Rex Stout's death in the late 1970s left us with a long-running series of murder mysteries featuring The Great Detective Nero Wolfe and his snarky-but-loyal sidekick (and narrator of all the books in the series), Archie Goodwin. Balancing the divide between the Eccentric Genius popularized in the 19th Century by Sherlock Holmes with the then-growing audience for hardboiled man-of-action detectives who spoke and wrote in a stylized vernacular, the series navigated the Twentieth Century in over thirty novels and thirteen novella collections (usually trilogies), going from mid-Depression Era America to The Seventies, all with Archie in his early Thirties and Wolfe in undefined Middle Age. There were also motion picture, radio and television series featuring the characters over the years, with varying levels of fidelity to the source material.

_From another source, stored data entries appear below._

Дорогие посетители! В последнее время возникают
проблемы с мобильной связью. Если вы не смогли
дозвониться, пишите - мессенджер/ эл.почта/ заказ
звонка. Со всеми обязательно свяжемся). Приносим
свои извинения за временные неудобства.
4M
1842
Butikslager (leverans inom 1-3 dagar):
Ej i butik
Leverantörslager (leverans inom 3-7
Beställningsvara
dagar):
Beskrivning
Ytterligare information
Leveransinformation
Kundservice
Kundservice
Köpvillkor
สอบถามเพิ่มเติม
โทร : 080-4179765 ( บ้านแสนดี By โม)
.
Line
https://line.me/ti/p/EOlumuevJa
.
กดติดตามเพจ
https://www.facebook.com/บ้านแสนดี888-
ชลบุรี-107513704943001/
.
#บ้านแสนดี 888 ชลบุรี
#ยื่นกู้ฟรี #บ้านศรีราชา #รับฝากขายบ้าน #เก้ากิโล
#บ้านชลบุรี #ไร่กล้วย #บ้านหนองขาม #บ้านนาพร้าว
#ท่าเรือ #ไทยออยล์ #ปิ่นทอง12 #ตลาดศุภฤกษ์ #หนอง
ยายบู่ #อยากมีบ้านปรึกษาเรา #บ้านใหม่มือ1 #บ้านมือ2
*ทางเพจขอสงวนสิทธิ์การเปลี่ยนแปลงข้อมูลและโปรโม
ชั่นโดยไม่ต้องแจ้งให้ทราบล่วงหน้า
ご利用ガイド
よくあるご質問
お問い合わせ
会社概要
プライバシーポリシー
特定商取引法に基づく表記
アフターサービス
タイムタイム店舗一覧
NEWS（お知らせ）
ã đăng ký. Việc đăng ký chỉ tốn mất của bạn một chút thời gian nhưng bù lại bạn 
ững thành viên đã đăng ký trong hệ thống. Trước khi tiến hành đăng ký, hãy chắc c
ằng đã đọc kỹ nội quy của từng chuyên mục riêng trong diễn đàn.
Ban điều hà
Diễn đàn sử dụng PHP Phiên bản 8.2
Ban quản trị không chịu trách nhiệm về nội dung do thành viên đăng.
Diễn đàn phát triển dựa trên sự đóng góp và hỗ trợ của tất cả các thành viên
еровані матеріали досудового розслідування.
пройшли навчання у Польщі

Robert Goldsborough's taking over the Nero Wolfe series in the mid-Eighties. While he does a decent enough job with the stories, it always feels like a pastiche rather than a continuation - Archie's narrating voice, and his observations, are so distinctly his that something always feels a bit off to me with Goldsborough's Archie. This "a bit off"-ness is emphasized in this story, supposedly detailing the circumstances under which Archie Goodwin came to be Nero Wolfe's full-time Confidential Assistant.